My sister bought this book today called Walking Your Blues Away: How to Heal the Mind and Create Emotional Well-Being, by the incredible, wonderful, kick ass Thom Hartmann. I’m thinking I might pick myself up a copy to bring with to Florida. I leave on December 8th and return on January 11th.

I do plan on bringing my workout tape with me (Mom only has a VCR) so even if I don’t run, I’ll still be getting exercise. I guess I’ll just use canned vegetables for hand weights.

More salt on the wound? I got my Last Resort Bra last week and have been unable to take it out for a test run (pun intended).

BAAAAAAAAAAAAAAAAAAAAH HUMBUG.

Thursday, November 8, 2007

Foghorn leghorn

I’ve been up since 7:45 waiting for the fog to lift so I can go running. It retreats, then it rolls in again. Retreats, rolls in again.

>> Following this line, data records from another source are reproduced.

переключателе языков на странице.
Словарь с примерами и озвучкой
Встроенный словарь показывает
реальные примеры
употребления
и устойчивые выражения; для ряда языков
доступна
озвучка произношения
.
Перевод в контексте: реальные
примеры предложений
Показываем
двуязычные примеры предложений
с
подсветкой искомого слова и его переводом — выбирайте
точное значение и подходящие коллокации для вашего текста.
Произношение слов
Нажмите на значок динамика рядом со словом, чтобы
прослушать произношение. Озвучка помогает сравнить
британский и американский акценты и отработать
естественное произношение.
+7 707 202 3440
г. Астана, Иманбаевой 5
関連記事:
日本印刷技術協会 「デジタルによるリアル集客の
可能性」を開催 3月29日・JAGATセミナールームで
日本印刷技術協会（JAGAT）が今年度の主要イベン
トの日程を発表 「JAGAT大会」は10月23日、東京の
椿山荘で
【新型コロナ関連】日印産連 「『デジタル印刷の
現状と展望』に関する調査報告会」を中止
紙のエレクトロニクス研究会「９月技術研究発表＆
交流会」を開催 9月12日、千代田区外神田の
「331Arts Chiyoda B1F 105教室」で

I’m not sure if it’s like this in town or just up here on the mountain, but I have to go pick up Freddie’s thyroid meds, plus drive my mom to her Thursday Thing, go back to the library (forgot to return a movie) and then therapy. I suppose I can run tomorrow, but it’s supposed to rain.

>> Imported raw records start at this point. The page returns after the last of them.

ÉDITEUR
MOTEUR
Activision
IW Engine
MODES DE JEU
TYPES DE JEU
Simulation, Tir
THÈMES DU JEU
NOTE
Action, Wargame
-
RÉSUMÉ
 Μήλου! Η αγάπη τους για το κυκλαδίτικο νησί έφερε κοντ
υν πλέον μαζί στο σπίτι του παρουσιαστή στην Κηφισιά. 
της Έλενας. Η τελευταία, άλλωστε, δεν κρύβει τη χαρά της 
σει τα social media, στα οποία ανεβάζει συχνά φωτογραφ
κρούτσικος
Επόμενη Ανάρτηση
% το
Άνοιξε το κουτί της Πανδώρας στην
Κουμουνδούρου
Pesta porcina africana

I really need to get my sister's treadmill up here. I’m starting to think it’s the only way I can keep up with my runs, and I’m loathe to do that because I love being outdoors.

FRUSTRATED.

Tuesday, November 6, 2007

Week 2, Day 13

Yeah, yeah, I know. Another week of Week 2. After taking a “sick week” last week, I can’t very well just jump right into Week 3, now can I?

I had two flax waffles for breakfast along with a cup of enriched soy milk. Then (well, a half hour later) I did 20 minutes of aerobics and my ab workout. About ten minutes before I ran, I ate an apple. I want to pick up some almond butter so I can make that Shazzie choco-nut spread that I love so very very much. I started out spreading it on bananas, but I absolutely love it on sliced apples. Somehow, it reminds me of taffy apples and taffy apples make me think of Autumn and childhood and my grade school’s annual book fair. Those were the best times. I’ve always been about the books. My mom still jokes to people that ”since they were little, my girls have read four books at once: two in each hand, one propped up on the table and one in their laps.”

But I digress. The weather was absolutely perfect for running. 44° and sunny with just a bit of a breeze coming in from the south. I wore a hoodie over my tank top and by the second run I had taken it off and tossed it in the grass by the fence. I feel like my skin is getting ready to hibernate and I have to store up as much sunlight as I can. It starts getting dark here at around 4:30, so I have to plan my runs carefully. Not so early that my lungs freeze up, but not so late that I need a gorram flashlight to find my way around the track.

The run itself went pretty well. My calves didn’t hurt all that much, which I attribute to my working out before I went to the track. Christie mentioned a while back that she thought my sore calf problem might be helped by getting a good pair of running shoes. I do plan on going to an actual running “store” sometime in the future so I can get the proper shoes, but right now I can’t afford it. As it is, the running shoes I have now are actually the best pair of gym shoes I've owned in ... probably ever. Thank you, Nordstrom, for your mixed-size shoe policy!!!

So today my calves weren’t so bad.

By the fourth run, I was really out of breath and realized I was pushing myself too hard. Once I slowed down, I did much better.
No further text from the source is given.